Sometimes it’s not easy to fight inertia. Departing from that cozy corner of the world where you have done your best to surround yourself with creature comforts and beautiful objects, to face the scrutiny of TSA agents, the challenge of overhead bins, the cherished memories of airplane legroom that disappeared somewhere in a Boeing engineer’s sketchbook years back, well, it takes some doing.
However, at our Rotary Club of Highlands Ranch noon meeting on this past Thursday, we heard from some of the (not so) few, the proud, the brave, the adventurous, the ones who dusted off their passports and made their way to cowboy country in Calgary, Alberta, Canada for the Rotary International Convention:
Once there, next year's District Governor, Bill Simmermon, John and Adrienne Logan, Debby Doig and Bob Martin, Shrin and Leika Murthy, Reen Gottron, Terre and Arthur Cone, Alan and Lori Balfour, Nancy Barton, Guy and Claudia Caves, past District Governors Mary Kay Hasz and Tamie Fennell (who traveled with husband and new member Kurt), joined fifty thousand other Rotarians representing one-hundred and forty countries. When they returned they shared their experiences with us.
We learned that Tamie got to carry a flag in the grand opening ceremony! At a breakout session, former international president, Gordon McInally once again made his plea for asking the “how are you…really?”question. This is a lesson that our club is addressing in an ongoing fashion with our own members, as well as with “future Rotarians” in our communities.

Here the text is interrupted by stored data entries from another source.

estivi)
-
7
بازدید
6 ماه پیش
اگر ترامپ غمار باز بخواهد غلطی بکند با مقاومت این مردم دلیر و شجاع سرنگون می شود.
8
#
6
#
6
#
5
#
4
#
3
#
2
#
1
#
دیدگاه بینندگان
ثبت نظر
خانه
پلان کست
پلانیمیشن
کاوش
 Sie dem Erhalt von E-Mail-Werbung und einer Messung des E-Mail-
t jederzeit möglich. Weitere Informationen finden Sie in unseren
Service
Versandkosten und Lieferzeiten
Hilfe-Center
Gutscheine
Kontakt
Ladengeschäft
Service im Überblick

A common highlight stressed by the group was attending “host dinners” where they got to meet and chat with local Calgarians as well as conversing with Rotarians from Addis Ababa to New Zealand.

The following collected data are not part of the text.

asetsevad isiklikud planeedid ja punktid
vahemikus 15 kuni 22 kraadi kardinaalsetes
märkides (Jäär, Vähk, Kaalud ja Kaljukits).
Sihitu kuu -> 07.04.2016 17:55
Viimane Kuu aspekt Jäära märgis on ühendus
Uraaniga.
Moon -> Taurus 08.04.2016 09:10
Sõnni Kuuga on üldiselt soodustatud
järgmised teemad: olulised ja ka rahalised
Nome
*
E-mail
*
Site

To echo Mark Twain’s sentiment quoted at the top of this page, our travelers returned with charitable views and expanded minds.

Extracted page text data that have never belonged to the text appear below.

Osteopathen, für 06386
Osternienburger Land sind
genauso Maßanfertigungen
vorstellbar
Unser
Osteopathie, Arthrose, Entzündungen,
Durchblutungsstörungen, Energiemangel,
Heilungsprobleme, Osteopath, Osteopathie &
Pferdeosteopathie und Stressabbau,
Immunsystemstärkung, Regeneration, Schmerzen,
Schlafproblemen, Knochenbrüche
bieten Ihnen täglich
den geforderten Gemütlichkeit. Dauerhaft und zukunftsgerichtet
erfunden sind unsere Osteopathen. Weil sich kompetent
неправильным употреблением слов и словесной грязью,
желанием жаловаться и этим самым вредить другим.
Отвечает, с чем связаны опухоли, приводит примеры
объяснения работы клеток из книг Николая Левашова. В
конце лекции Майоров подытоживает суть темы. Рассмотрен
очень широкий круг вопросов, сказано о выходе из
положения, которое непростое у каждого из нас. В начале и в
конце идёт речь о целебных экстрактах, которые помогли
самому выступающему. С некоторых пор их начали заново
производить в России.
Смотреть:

For decades, beauty pageant winners have been mocked for stating their wish for world peace. Why? Because it's perceived as a cliche? Our travelers returned from the International Rotary Convention having made contacts that improve the possibilities for achieving this goal, and in the process are doing their best to make that cliche answer the first question in the four-way test: is it the truth?